CLU hopes to become a sorority to give women of all races and backgrounds a place to belong on campus, noting that the group is Latin culture based but not Latin exclusive.
“When a bunch of us came here, we didn’t feel entirely comfortable with the sororities that were already here,” Chanduvi said. “A large reason for creating CLU was for the sake of trying to increase the Latina community here on campus, to try and give everyone a place where they felt they could belong.”
CLU hopes to begin the official pledging process in early January. In the meantime, the group hosts events such as Latin dances, movie nights and other activities where they explore Latin culture while forming sisterly bonds.
In addition, CLU has done a large amount of their funding independently. By utilizing a series of bake sales, private donations and profit-shares with local businesses, CLU has been able to surpass their initial goal of $500 by almost three-fold. It uses its collected funds to pay for the group application, as well as to help members pay individual dues and application fees.

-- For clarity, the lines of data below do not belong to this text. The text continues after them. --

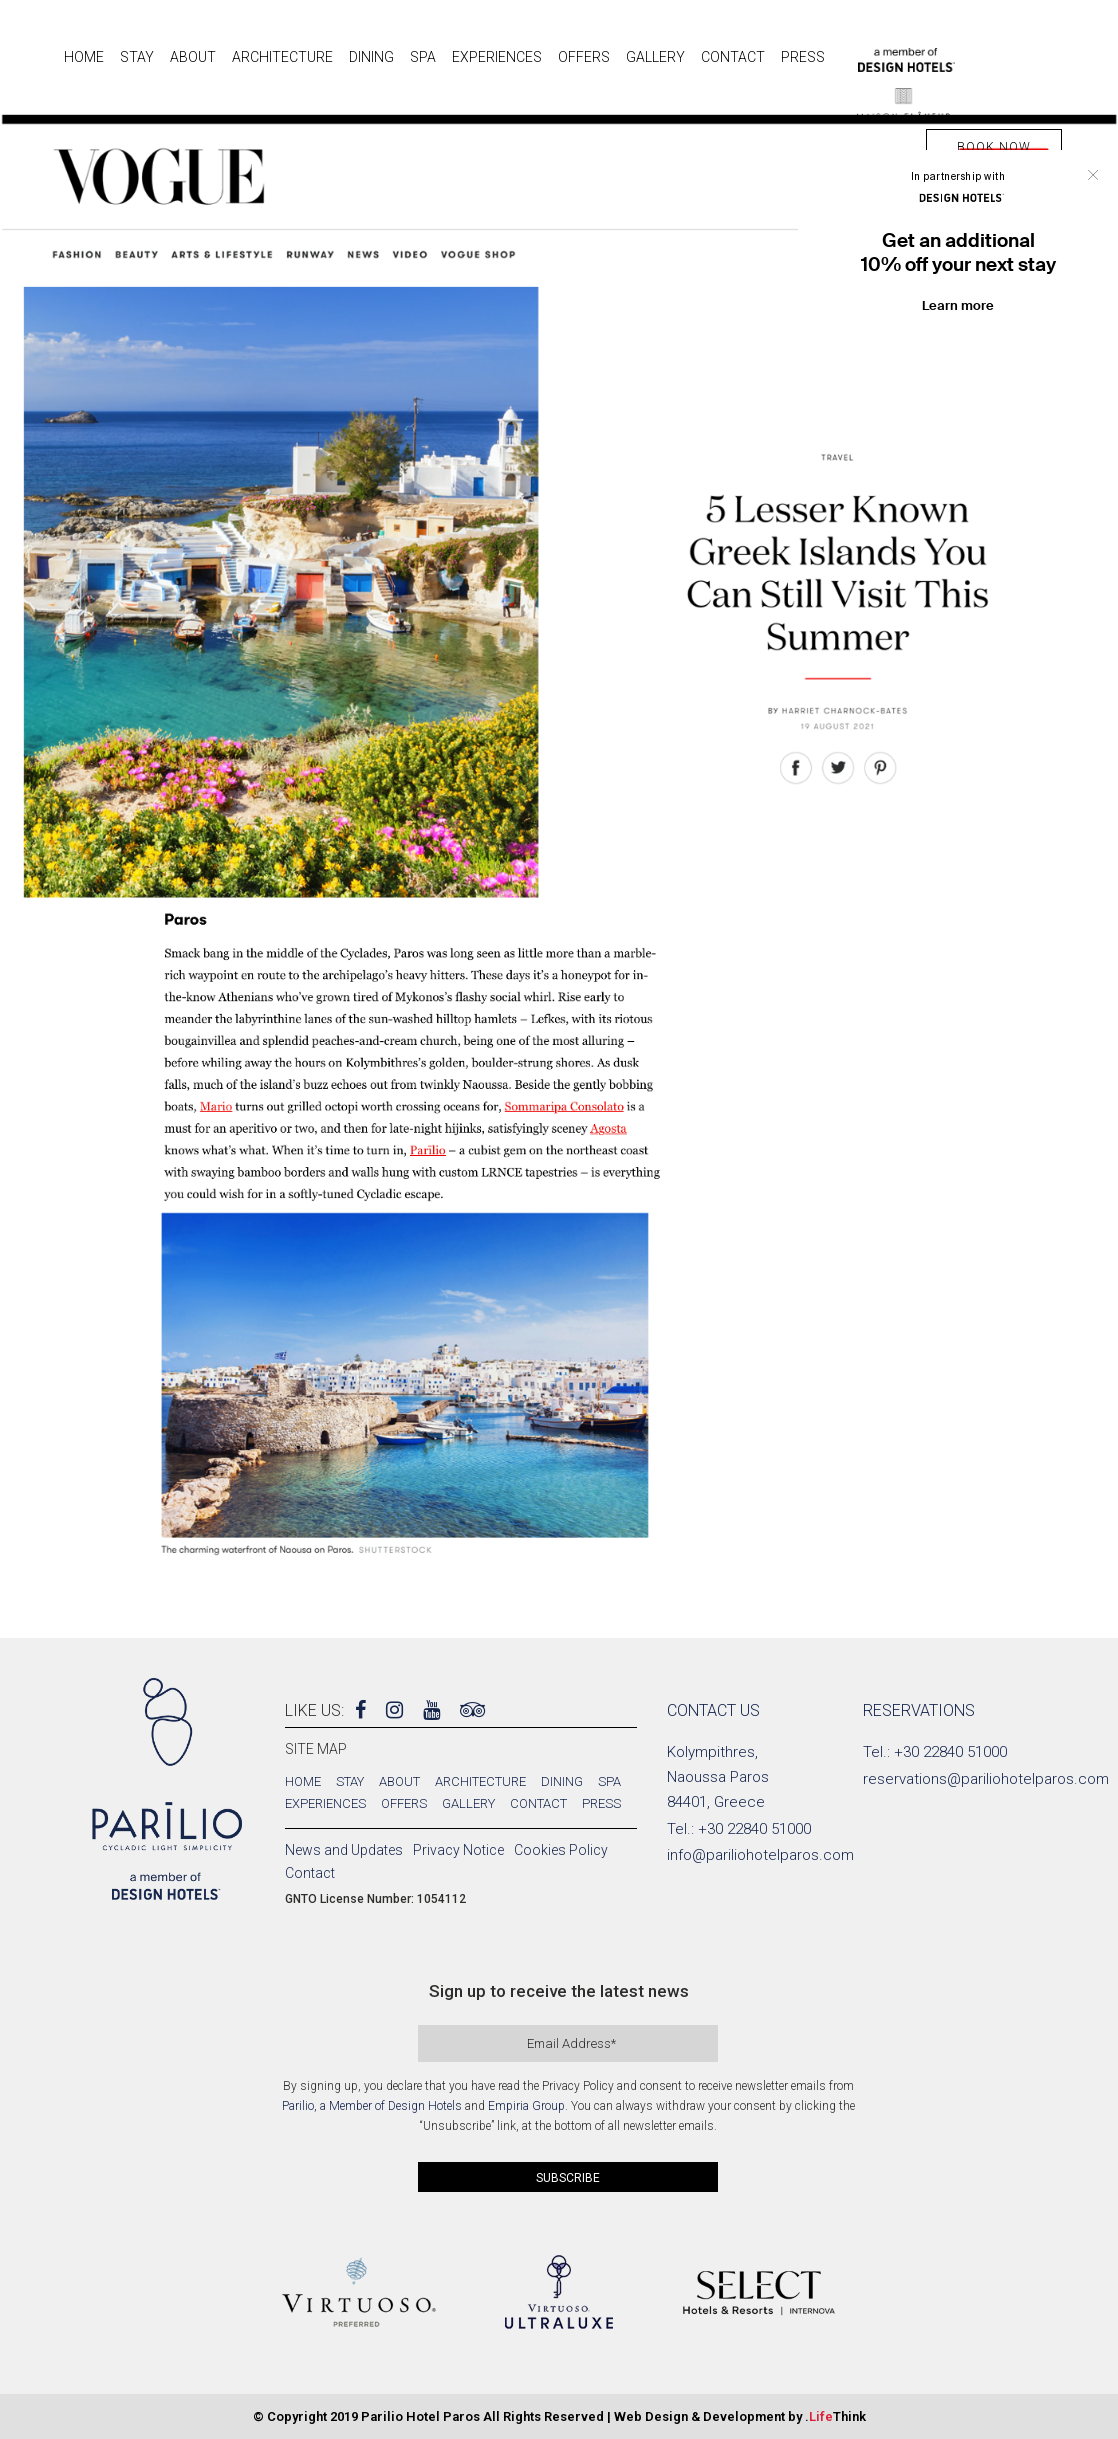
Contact (538, 1803)
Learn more (958, 305)
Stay (350, 1781)
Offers (404, 1803)
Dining (562, 1781)
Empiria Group (526, 2106)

“Most of our girls have been working harder now than they ever have in their entire lives to bring this to campus,” Kaitlyn Fields ’15, treasurer of CLU, said. “We’re all very proud and very happy.”
Until it can officially call itself a sorority, CLU hopes to expand and continue to establish itself as an active group at the College.
“I think it definitely helps spread diversity throughout campus,” Chanduvi said. “It’s different, but it’s definitely a sisterhood.”